Sorride: «No, sono proprio pochi dal punto di vista numerico, i giovani. La denatalità non è più un concetto astratto, ci sbatti addosso. Poi ti rinfranchi guardando l’Arena strapiena di scout...».
– Anche se poi tocca sentire assurde polemiche per una Messa celebrata davanti a migliaia di tranquillissimi fedeli...
«Sono cose che fatico a capire, al di là degli aspetti burocratici. Concerti rock strapieni sì, una Messa no... Non mi pare che si metta a repentaglio la salute del monumento, né che si discriminino altre forme religiose laddove dovrebbero trovare anche loro spazio senza problemi».
– Che mondo religioso ha trovato tra i 14 vicariati?
«Ho trovato un clero ben radicato nel territorio, presente nella società in cui vive. La cosa che più mi ha colpito della Chiesa veronese è che la parrocchia non è solo chiesa e liturgia, ma è spesso oratorio, campo sportivo, circoli Noi, spazio per gruppi e associazioni, addirittura per scuole non statali e per case di riposo... È una Chiesa che interagisce bene a livello sociale, educativo, sportivo, assistenziale; che da tanto tempo ha realizzato una felice integrazione tra Vangelo e società (e i suoi santi ne sono esempio). Certo, pur con qualche difficoltà evidente, perché anche qui ci sono fenomeni di disaffezione alla pratica religiosa, di minore partecipazione. Mi pare però di cogliere nel complesso una grande consapevolezza e un forte impegno dei laici – che sono coloro che portano avanti tutta una serie di attività collaterali – nel voler tornare a essere comunità».
– In sintesi?
«Mi pare che sia stato molto interessante il modo di raccontarsi di tutti, dai quali spiccano tre elementi: le fratture, le situazioni di difficoltà che si vivono e che l’esperienza del Covid ha acuito; i germogli, le cose che cominciano a spuntare dal terreno, un’attenzione speciale per il mondo delle famiglie, dell’educazione, della cura dei fragili. Infine le prospettive: tra queste una maggiore capacità di lavorare assieme superando atavici campanilismi che frazionano e impoveriscono le comunità, con il desiderio di trovare linguaggi e forme per far sì che il cammino della fede possa essere partecipato da persone che vivono ai margini della Chiesa. Che è e deve essere missionaria».
– Si chiude a Verona centro, con un suo messaggio alla città sabato 20 maggio a San Zeno in occasione della festa patronale. Una novità per noi.
«Come si usa in altre comunità, sarà un momento di riflessione condivisa con tutte le persone che si occupano di far andare avanti questa città. È in concomitanza con la festa patronale, che non è solo un richiamo al passato, ma anche (lo dice il nome) alla “patria comune”, ciò che ci muove insieme pur nelle distinzioni e nelle inevitabili differenze che esistono in qualsiasi società pluralista. Il desiderio è quello di porre ogni anno in evidenza un punto, e di ragionare su questo».

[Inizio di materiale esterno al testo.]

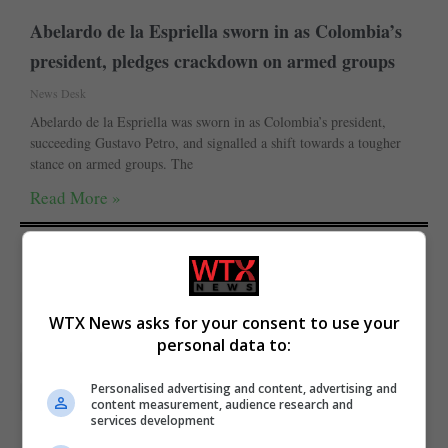
Abelardo de la Espriella sworn in as Colombia’s
president, pledges crackdown on armed groups
News Desk
Abelardo de la Espriella was sworn in as Colombia’s president,
succeeding Gustavo Petro, and signalled a shift towards a tougher
stance on armed groups. The
Read More »
WTX News asks for your consent to use your
personal data to:
featured
General-Antonio-Guterres
The Irish Times
Personalised advertising and content, advertising and
Trending
Trending Politics
World News
content measurement, audience research and
services development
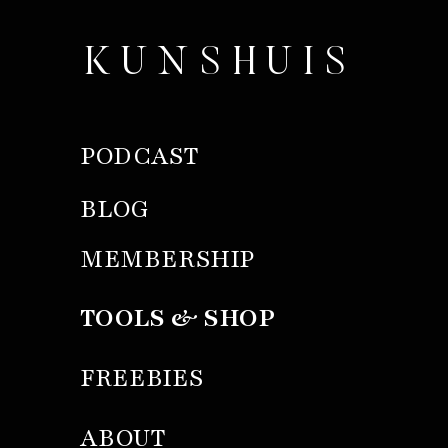
KUNSHUIS
PODCAST
BLOG
MEMBERSHIP
TOOLS & SHOP
FREEBIES
ABOUT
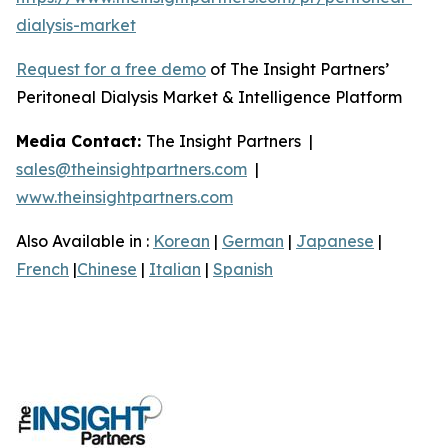
dialysis-market
Request for a free demo
of The Insight Partners’
Peritoneal Dialysis Market & Intelligence Platform
Media Contact:
The Insight Partners |
sales@theinsightpartners.com
|
www.theinsightpartners.com
Also Available in :
Korean
|
German
|
Japanese
|
French
|
Chinese
|
Italian
|
Spanish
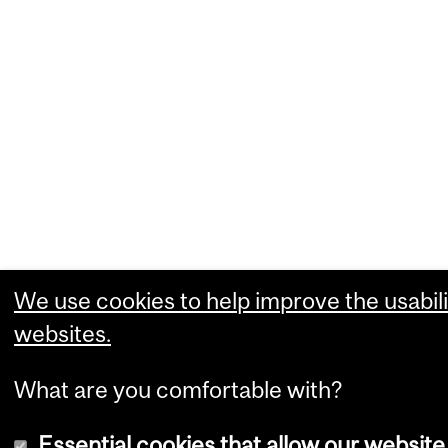
We use cookies to help improve the usabili
websites.
What are you comfortable with?
Essential cookies that allow our website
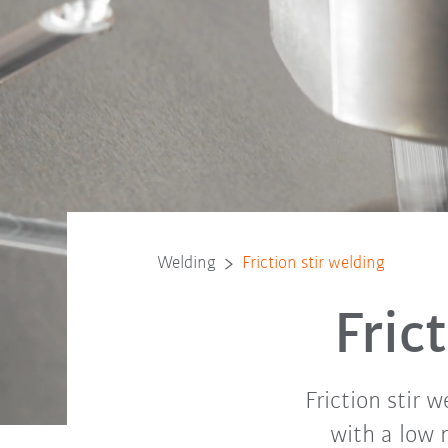
Welding
Friction stir welding
Fric
Friction stir 
with a low 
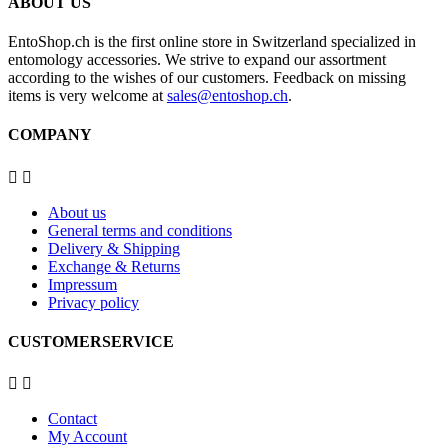
ABOUT US
EntoShop.ch is the first online store in Switzerland specialized in
entomology accessories. We strive to expand our assortment
according to the wishes of our customers. Feedback on missing
items is very welcome at
sales@entoshop.ch
.
COMPANY


About us
General terms and conditions
Delivery & Shipping
Exchange & Returns
Impressum
Privacy policy
CUSTOMERSERVICE


Contact
My Account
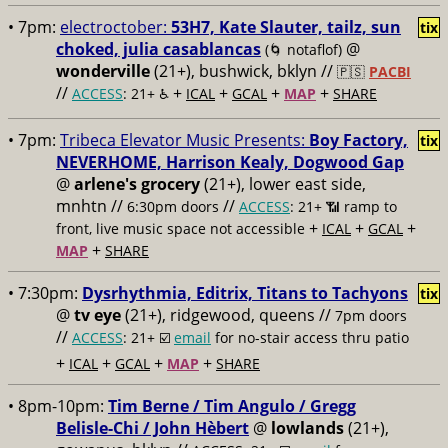
• 7pm:
electroctober:
53H7, Kate Slauter, tailz, sun
tix
choked, julia casablancas
@
(🌀 notaflof)
wonderville
(21+), bushwick, bklyn //
🇵🇸
PACBI
//
+
+
+
+
ACCESS
: 21+ ♿️
ICAL
GCAL
MAP
SHARE
• 7pm:
Tribeca Elevator Music Presents:
Boy Factory,
tix
NEVERHOME, Harrison Kealy, Dogwood Gap
@
arlene's grocery
(21+), lower east side,
mnhtn //
//
6:30pm doors
ACCESS
: 21+ 📶
ramp to
+
+
+
front, live music space not accessible
ICAL
GCAL
+
MAP
SHARE
• 7:30pm:
Dysrhythmia, Editrix, Titans to Tachyons
tix
@
tv eye
(21+), ridgewood, queens //
7pm doors
//
ACCESS
: 21+ ☑️
email
for no-stair access thru patio
+
+
+
+
ICAL
GCAL
MAP
SHARE
• 8pm-10pm:
Tim Berne / Tim Angulo / Gregg
Belisle-Chi / John Hèbert
@
lowlands
(21+),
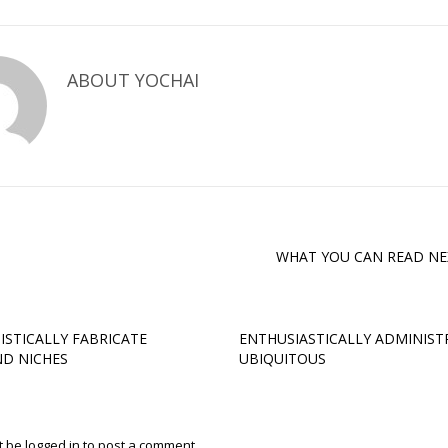
ABOUT
YOCHAI
WHAT YOU CAN READ NE
ISTICALLY FABRICATE
ENTHUSIASTICALLY ADMINIST
D NICHES
UBIQUITOUS
t be
logged in
to post a comment.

– Il “punto” di quest’anno?
«Sarà il Salmo 127 (126): “Se il Signore non costruisce la casa, invano vi faticano i costruttori”. Costruire la casa comune implica da parte di tutti lo sforzo di andare al di là delle personali prospettive, e di lavorare assieme per il bene comune. Ma non anticipiamo troppo».
– Certo. Passiamo allora alle cose serie: cosa ha portato a casa da quest’esperienza, gastronomicamente parlando?
Sorride e si passa una mano sul volto: «Beh, con i giovani una quantità di spritz... (non così usuali per un laziale come lui, ndr). In generale, ricordo tanti buoni risotti».
E anche questi poco usuali per chi non viene dalle terre del Vialone Nano e non sia convinto, come invece è opinione comune a Isola della Scala, che il Maestro – prima di condividere il pane e il vino – si sia nutrito con un buon risotto al tastasàl. All’onda, e non secco e sgranato come fanno quegli infedeli dei mantovani.